Most advisory firms are passengers when it comes to growth. They buckle in, look out the window, and hope the ride is smooth. When markets go up, they feel great; when they go down, they tighten their grip and wait it out. Referrals show up as a pleasant surprise, and when they slow, it becomes a source of quiet concern.
They’re just along for the ride.
The most successful advisory firms take a very different approach. They get in the driver’s seat. They decide where they’re going, how fast they want to get there, and what route they’re going to take.
When it comes to building a durable, valuable advisory business, the difference between being a passenger and being a driver shows up most clearly in one place: net new asset growth.
The Illusion of Growth
Most advisors think about growth primarily through two lenses: market performance and referrals. While both matter, neither represents true, intentional business growth.
- Market-driven growth is largely borrowed momentum. It feels good, but it’s certainly not something you can control.
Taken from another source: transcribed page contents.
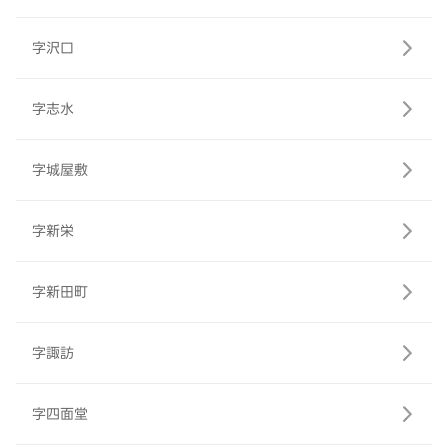
字沢口
字志水
字城屋敷
字新栄
字新田町
字諏訪
字四面堂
- Referrals are powerful, but they are inherently unpredictable and difficult to scale.
Neither one puts your foot on the gas pedal. Net new asset growth does. When you generate new clients and assets consistently, you stop reacting to external conditions and start shaping your own trajectory.
That’s what separates firms that drift from firms that build.
Why Net New Assets Change Everything
In my conversations with investment bankers, industry leaders, and buyers and sellers of advisory firms, one theme comes up again and again: net new asset growth is now the single most important driver of enterprise value.
Here’s what I’ve been told when it comes to the reality of the “valuation gap”:
- Passive Growth (1-3% net new assets): This is primarily driven by referrals and favorable markets. It typically commands 8x-12x EBITDA.
- Intentional Growth (5-7% net new assets): These firms have built systems that allow leadership to control growth. This jumps that valuation to 13x-18x EBITDA.
- Engine-Driven Growth (8-12%+ net new assets): These rare firms command dramatically higher valuations, often 18x-25x+ EBITDA.
Same advisors. Same markets. Same clients. Just a different seat in the car.
This is why sophisticated buyers increasingly focus less on market-driven performance and more on how intentionally and systematically a firm generates new assets.
The Real Constraint Isn’t Demand — It’s Systems
Most advisors don’t lack ambition, expertise, or opportunity. What they often lack is a repeatable system for:
- Creating consistent demand
- Building trust at scale
- Converting interest into action
- Giving your team the confidence to perform in front of prospects
Without systems, growth is episodic. With systems, growth becomes predictable. This is the moment many firms realize they’ve been sitting in the passenger seat, waiting for favorable conditions, instead of building an engine that allows them to control speed and direction.
The Firms That Win Think Differently
The highest-performing advisors and firms we work with share a common mindset shift.
They stop asking: “How are markets and referrals treating us?”
And start asking: “How are we intentionally generating new opportunities?”
That shift changes everything. It moves growth from something that happens to them into something they design and execute. It turns optimism into planning. Hope into strategy. Chance into control.
Taking the Wheel
None of this means abandoning referrals, client service, or investment excellence. Those remain foundational. But the firms that build enduring businesses support them with a proactive growth engine designed to consistently generate qualified new relationships.
At AcquireUp, our role is to help advisors and wealth platforms do exactly that. We combine targeted outreach, educational seminars, and advisor enablement to produce predictable, scalable net new asset growth. Not to replace what makes advisors great, but to amplify it.
Final Thought
Every advisory firm gets to choose where they sit.
The passenger seat is comfortable. You can enjoy the view, trust the road, and hope traffic cooperates. But firms that want to build something exceptional, something durable, resilient, and valuable… eventually decide to take the wheel.
They stop hoping for growth and start engineering it. And once you experience what it’s like to control the direction, speed, and destination of your business, it’s very hard to go back to being just along for the ride.